======== Provided material

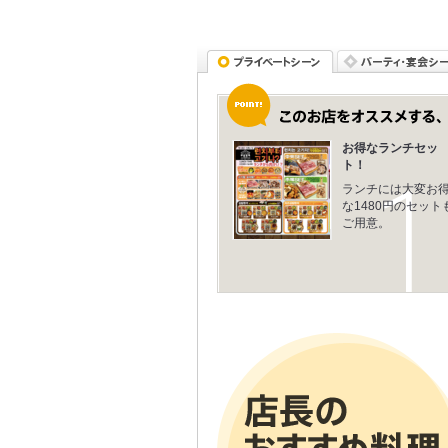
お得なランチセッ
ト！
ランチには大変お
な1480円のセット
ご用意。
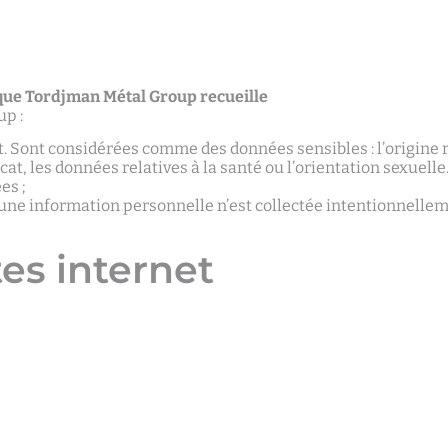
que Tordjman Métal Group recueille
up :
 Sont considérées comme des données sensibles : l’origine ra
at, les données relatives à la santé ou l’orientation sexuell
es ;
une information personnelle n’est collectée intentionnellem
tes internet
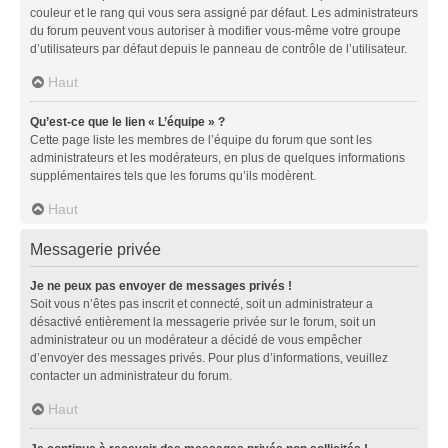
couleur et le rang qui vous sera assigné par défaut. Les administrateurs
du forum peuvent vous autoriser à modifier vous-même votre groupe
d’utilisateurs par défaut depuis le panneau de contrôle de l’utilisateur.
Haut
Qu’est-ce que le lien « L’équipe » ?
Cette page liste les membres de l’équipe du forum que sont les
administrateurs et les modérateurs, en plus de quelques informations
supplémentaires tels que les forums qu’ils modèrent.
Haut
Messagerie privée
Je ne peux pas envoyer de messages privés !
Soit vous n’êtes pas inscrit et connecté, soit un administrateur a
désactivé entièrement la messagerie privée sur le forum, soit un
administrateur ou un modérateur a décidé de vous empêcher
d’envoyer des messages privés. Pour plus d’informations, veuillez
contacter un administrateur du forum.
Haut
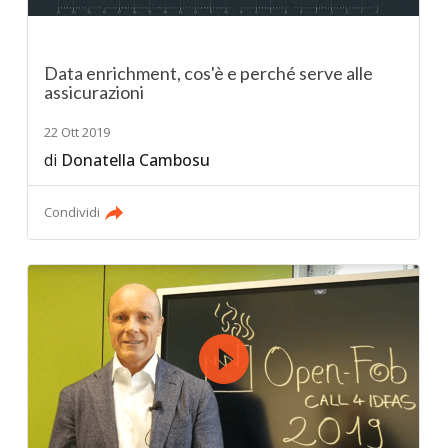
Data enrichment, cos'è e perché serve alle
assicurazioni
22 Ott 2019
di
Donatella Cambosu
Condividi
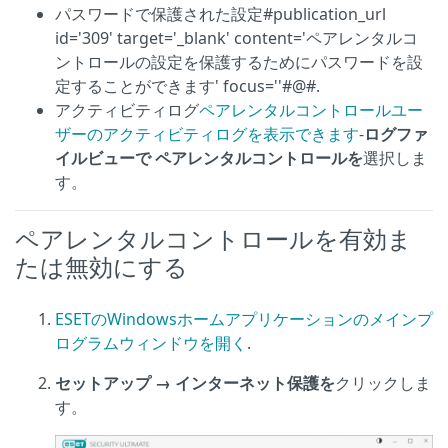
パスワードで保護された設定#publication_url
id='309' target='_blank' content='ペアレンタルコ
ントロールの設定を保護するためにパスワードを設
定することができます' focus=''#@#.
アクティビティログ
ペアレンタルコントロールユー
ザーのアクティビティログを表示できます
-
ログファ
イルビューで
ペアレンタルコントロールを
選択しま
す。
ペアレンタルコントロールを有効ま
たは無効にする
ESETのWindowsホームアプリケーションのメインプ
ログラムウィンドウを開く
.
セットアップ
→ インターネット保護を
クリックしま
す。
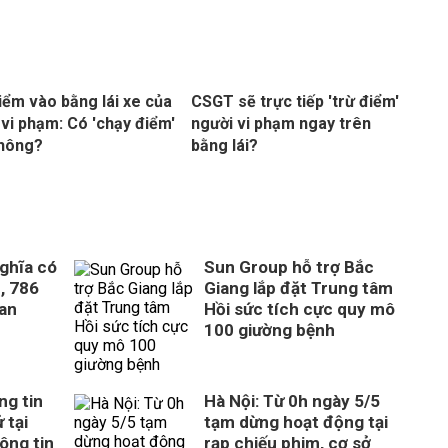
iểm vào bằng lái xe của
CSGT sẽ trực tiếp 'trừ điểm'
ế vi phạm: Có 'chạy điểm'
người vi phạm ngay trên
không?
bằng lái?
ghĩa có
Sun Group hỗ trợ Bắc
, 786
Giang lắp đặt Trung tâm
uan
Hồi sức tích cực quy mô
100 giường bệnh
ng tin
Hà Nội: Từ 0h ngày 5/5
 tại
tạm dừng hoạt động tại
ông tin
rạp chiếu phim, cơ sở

================
======== Provided material

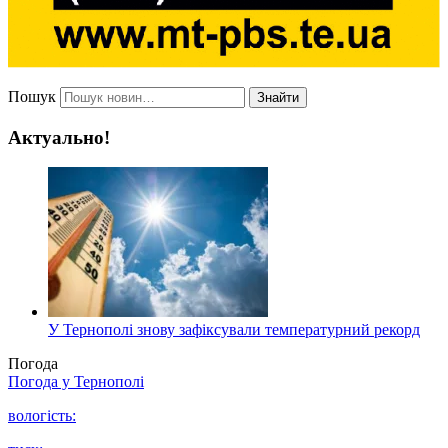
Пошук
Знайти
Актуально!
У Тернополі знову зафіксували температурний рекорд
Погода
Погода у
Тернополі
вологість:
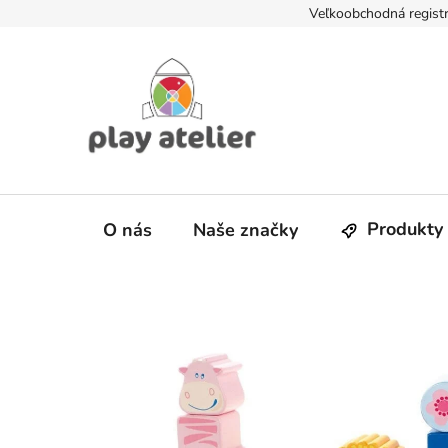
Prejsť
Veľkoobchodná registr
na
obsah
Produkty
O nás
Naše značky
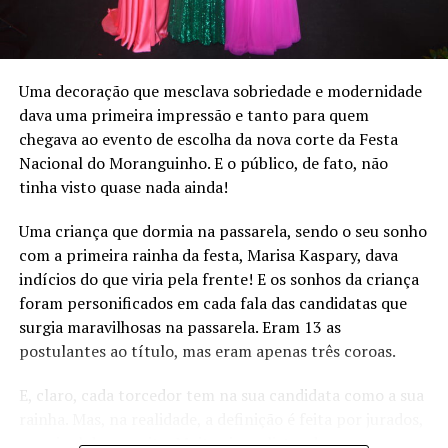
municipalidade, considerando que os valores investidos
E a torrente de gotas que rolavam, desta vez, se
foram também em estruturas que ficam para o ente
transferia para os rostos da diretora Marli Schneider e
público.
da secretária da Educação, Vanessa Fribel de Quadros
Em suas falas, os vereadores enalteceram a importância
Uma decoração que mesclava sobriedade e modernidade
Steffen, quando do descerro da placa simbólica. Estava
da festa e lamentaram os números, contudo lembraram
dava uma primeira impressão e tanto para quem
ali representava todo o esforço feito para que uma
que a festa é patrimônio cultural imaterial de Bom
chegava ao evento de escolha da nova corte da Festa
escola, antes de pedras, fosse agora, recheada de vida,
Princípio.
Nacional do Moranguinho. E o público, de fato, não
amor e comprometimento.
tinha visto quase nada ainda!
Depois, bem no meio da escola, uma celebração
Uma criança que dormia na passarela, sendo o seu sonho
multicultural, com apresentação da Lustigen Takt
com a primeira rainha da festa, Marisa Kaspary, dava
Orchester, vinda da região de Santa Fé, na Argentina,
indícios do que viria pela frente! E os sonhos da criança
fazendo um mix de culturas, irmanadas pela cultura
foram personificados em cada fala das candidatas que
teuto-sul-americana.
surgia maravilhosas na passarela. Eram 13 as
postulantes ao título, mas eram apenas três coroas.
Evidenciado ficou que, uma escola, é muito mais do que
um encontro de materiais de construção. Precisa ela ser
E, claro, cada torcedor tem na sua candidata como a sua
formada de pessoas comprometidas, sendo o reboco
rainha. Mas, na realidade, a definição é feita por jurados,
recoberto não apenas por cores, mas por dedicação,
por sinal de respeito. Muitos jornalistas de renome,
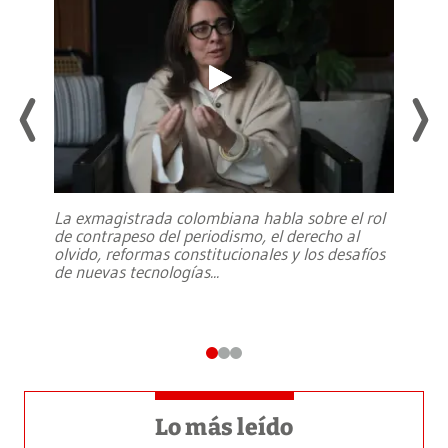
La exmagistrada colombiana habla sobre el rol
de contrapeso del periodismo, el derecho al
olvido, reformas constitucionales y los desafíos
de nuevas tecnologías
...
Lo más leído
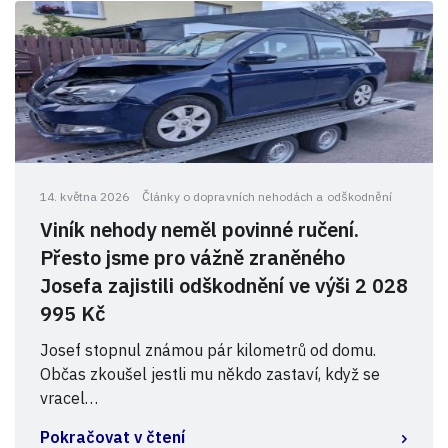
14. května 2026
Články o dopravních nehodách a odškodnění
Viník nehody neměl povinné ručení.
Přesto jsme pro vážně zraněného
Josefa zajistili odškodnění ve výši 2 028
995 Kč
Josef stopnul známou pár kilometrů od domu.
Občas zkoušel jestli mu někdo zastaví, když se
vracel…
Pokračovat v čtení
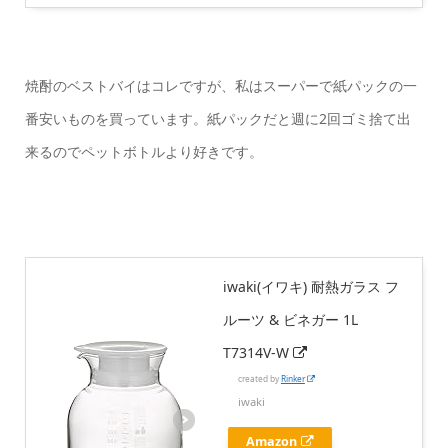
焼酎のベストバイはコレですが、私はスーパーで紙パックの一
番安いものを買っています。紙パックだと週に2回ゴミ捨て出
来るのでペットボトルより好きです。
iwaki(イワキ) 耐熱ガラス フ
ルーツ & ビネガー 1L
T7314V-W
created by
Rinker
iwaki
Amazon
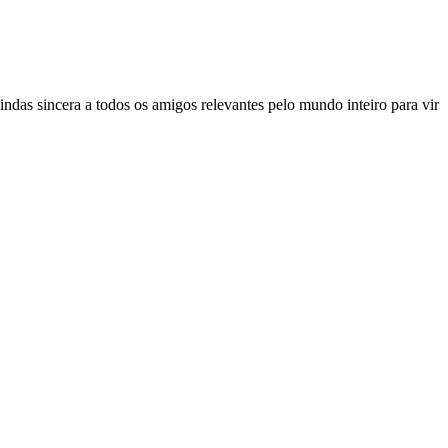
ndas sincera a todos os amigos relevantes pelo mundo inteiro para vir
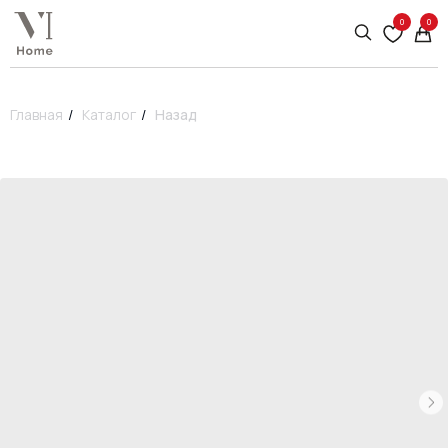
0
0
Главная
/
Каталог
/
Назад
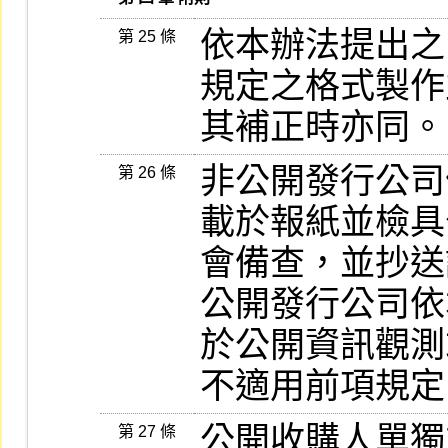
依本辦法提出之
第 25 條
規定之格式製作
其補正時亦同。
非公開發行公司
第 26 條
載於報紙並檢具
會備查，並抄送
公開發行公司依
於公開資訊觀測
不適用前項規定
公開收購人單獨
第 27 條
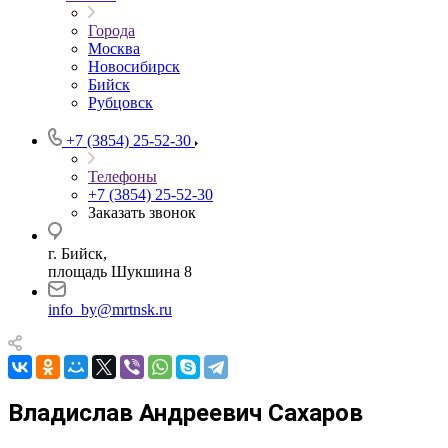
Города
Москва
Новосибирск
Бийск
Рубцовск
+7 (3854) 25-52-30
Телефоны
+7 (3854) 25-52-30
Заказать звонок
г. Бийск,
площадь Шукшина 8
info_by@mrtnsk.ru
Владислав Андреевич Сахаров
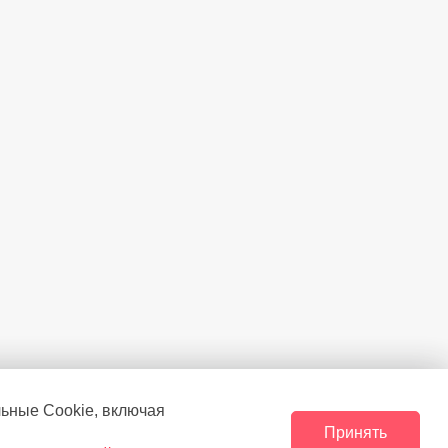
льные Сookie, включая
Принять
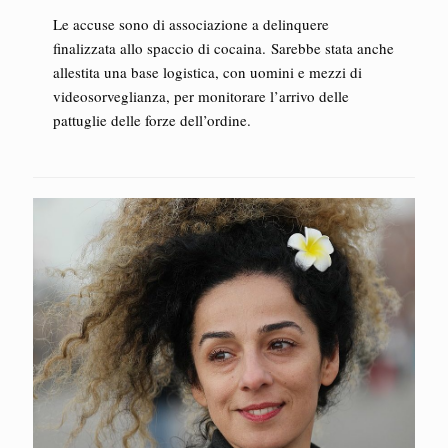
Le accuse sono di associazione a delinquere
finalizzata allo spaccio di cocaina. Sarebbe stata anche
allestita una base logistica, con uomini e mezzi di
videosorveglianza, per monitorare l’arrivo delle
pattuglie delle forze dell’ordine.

================
======== Provided material

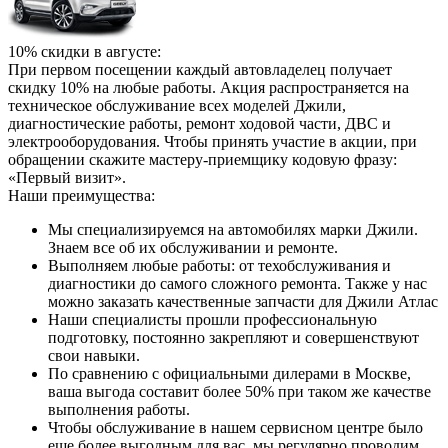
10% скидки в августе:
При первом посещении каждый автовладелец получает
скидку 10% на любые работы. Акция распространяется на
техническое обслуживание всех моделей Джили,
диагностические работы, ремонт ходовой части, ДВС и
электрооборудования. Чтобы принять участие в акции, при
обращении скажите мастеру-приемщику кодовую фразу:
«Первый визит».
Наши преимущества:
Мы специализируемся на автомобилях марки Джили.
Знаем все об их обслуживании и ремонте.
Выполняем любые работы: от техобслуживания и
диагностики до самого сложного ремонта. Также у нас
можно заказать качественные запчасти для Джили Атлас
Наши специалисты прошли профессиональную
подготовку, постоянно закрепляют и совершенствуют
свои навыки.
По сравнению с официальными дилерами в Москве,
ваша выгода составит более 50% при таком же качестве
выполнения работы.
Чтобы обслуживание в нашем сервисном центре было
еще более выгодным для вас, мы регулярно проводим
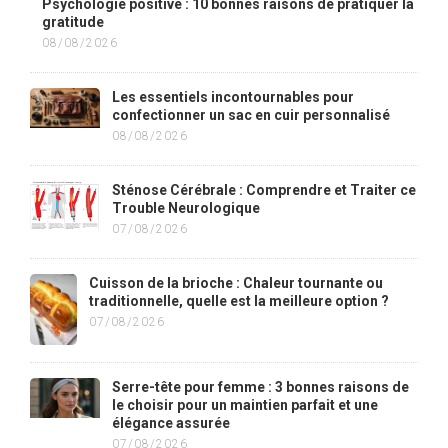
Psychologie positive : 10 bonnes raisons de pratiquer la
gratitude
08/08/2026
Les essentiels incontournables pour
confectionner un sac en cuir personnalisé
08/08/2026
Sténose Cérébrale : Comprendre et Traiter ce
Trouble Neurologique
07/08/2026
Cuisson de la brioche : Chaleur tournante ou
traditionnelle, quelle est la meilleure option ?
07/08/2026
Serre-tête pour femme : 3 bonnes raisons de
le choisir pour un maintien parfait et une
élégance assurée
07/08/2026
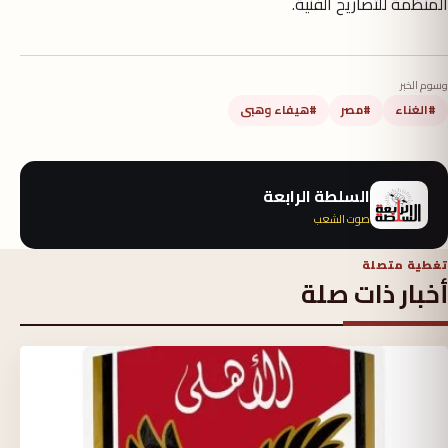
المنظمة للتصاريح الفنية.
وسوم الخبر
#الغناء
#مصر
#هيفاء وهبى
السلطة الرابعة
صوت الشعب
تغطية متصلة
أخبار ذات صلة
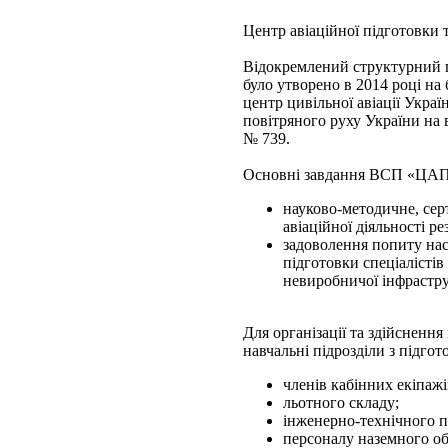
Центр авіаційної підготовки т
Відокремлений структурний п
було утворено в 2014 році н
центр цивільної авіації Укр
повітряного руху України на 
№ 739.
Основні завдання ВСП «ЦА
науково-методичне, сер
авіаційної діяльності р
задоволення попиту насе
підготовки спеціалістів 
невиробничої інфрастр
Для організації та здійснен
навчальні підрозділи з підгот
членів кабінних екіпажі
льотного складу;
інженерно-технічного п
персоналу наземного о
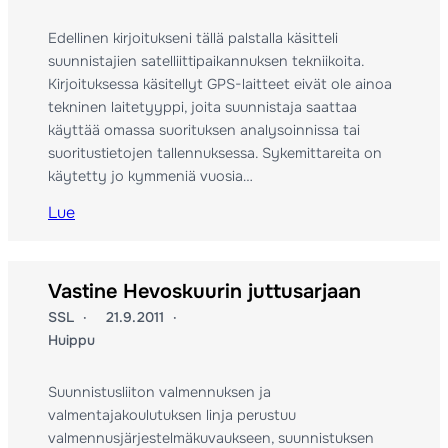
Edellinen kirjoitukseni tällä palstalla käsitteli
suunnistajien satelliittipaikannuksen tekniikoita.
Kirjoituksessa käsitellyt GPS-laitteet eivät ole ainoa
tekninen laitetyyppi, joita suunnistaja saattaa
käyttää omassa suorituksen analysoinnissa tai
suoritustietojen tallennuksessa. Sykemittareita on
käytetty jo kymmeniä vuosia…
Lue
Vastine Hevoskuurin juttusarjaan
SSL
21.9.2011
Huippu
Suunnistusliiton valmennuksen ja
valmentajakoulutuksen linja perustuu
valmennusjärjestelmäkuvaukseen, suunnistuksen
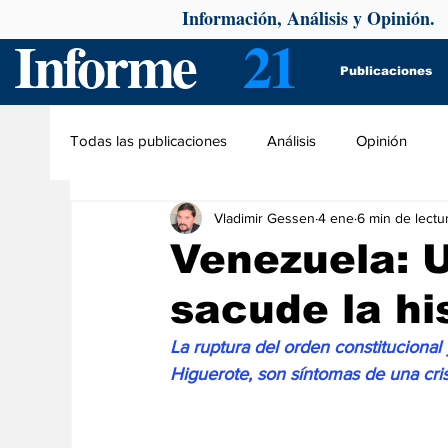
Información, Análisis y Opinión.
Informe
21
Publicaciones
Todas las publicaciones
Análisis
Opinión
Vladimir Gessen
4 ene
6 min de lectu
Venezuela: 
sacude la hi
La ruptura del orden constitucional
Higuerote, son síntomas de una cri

================

» **Activity**
Find each line in the material above that carries the string "cada", and copy it.

» **Task response**
foram personificados em cada fala das candidatas que
E, claro, cada torcedor tem na sua candidata como a sua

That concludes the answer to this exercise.